WHAT IS NEEDED:
After finding the line that contains "grammar school, Queen Elizabeth’s" in the entries below, retype it and every following line precisely, the last included.

[DATA UNDER STUDY — start]

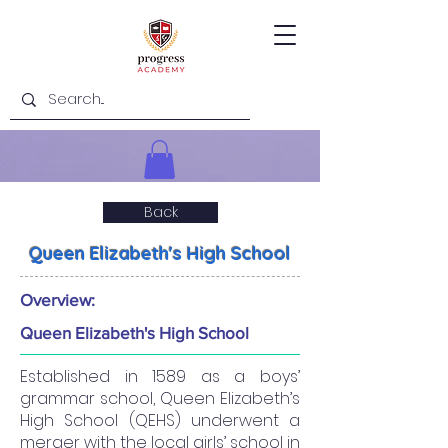
Back
Queen Elizabeth's High School
Overview:
Queen Elizabeth's High School
Established in 1589 as a boys’
grammar school, Queen Elizabeth’s
High School (QEHS) underwent a
merger with the local girls’ school in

[DATA UNDER STUDY — finish]

RESULT FOR THIS EXERCISE:
grammar school, Queen Elizabeth’s
High School (QEHS) underwent a
merger with the local girls’ school in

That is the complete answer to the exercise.